Of the eight forms of Batten disease, INCL is most severe. It has the earliest age of onset, 6–18 months, and the most rapid rate of neurodegeneration, with premature death occurring between years 8 and 13 (see Hofmann et al., 2001 for overview of INCL). INCL is caused by mutations in the palmitoyl-protein thioesterase 1 gene (PPT1) (Vesa et al., 1995). PPT1 encodes a soluble lysosomal enzyme that hydrolyzes the thioester bond that attaches long-chain fatty acids, mostly palmitate, to the cysteine residue of S-acylated proteins (Camp and Hofmann, 1993, Camp et al., 1994). PPT1 is expressed throughout the body and likely provides a general housekeeping function, although the normal in vivo lipoprotein substrates of PPT1 are not known (Salonen et al., 1998, Schriner et al., 1996, Suopanki et al., 1999).

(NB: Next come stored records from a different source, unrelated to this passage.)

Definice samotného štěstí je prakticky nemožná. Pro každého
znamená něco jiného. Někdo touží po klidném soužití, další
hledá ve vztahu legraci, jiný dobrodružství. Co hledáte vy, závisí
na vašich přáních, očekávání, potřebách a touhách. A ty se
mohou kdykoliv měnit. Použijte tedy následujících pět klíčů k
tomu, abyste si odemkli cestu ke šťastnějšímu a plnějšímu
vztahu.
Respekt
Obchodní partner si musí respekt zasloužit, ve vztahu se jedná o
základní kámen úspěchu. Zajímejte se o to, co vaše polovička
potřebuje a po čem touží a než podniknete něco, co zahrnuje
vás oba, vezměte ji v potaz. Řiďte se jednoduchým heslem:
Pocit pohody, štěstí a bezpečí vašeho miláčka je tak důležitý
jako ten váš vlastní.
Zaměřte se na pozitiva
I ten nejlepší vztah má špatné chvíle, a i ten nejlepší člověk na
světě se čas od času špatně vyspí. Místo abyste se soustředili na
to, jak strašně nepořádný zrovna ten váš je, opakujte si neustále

Recent studies also suggest possible roles for PPT1 outside the lysosome, including roles in synaptosome function and in the signaling pathways that regulate apoptosis (Ahtiainen et al., 2003, Cho and Dawson, 2000, Cho et al., 2000, Lehtovirta et al., 2001). Disease severity is inversely correlated with PPT1 enzyme activity such that null mutations are invariably associated with severe infantile NCL, while some hypomorphic alleles are associated with late infantile and juvenile onset phenotypes (summarized in Hofmann et al., 2001). It is now estimated that PPT1 mutations account for 20–25% of all NCLs in the United States (Hofmann et al., 2001). Identification of PPT1 as the CLN1 gene was a significant advance and has stimulated a rapid expansion in our knowledge of INCL, including the recent development of a murine model for the disease (Gupta et al., 2001). Despite these advances, our understanding of the etiology of Batten disease at a molecular level is still limited, both in terms of our general understanding of lysosome biology as it relates to accumulation of lipopigment inclusions, and more specifically, the relationship between loss of PPT1 enzyme activity and neuron cell death.

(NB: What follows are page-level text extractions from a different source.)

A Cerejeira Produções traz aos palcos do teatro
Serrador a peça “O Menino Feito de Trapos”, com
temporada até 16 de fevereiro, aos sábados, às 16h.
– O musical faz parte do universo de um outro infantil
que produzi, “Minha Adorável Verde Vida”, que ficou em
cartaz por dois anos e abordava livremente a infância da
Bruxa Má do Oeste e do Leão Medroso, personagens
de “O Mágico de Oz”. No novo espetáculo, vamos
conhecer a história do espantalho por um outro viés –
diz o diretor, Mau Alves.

Over the last hundred years, studies of the fruitfly, Drosophila melanogaster, have contributed significantly to our understanding of many basic biological processes. In recent years, sequencing of the Drosophila genome, combined with reverse genetic studies, has demonstrated the utility of using Drosophila to study human genetic diseases, including neurological diseases of the brain. Of 287 known human disease genes, 62% have direct homologues in Drosophila; of these, 38 of 59 neurological disease genes are represented (Adams et al., 2000, Fortini et al., 2000, Rubin et al., 2000). Although flies and humans are phylogenetically divergent, basic cellular and molecular features of numerous disease manifestations are conserved. Drosophila has proven its value in helping to unravel mechanisms underlying a number of complex human neurological diseases including Huntington's, Parkinson's, Machado-Joseph Disease, and Spinocerebellar Ataxia type 1 (Feany and Bender, 2000, Fernandez-Funez et al., 2000, Jackson et al., 1998, Warrick et al., 1998). We report here the characterization of a PPT1 homolog and palmitoyl-protein thioesterase 1 enzyme activity in Drosophila as an initial step in evaluating Drosophila as a potential model for studying the etiology of INCL.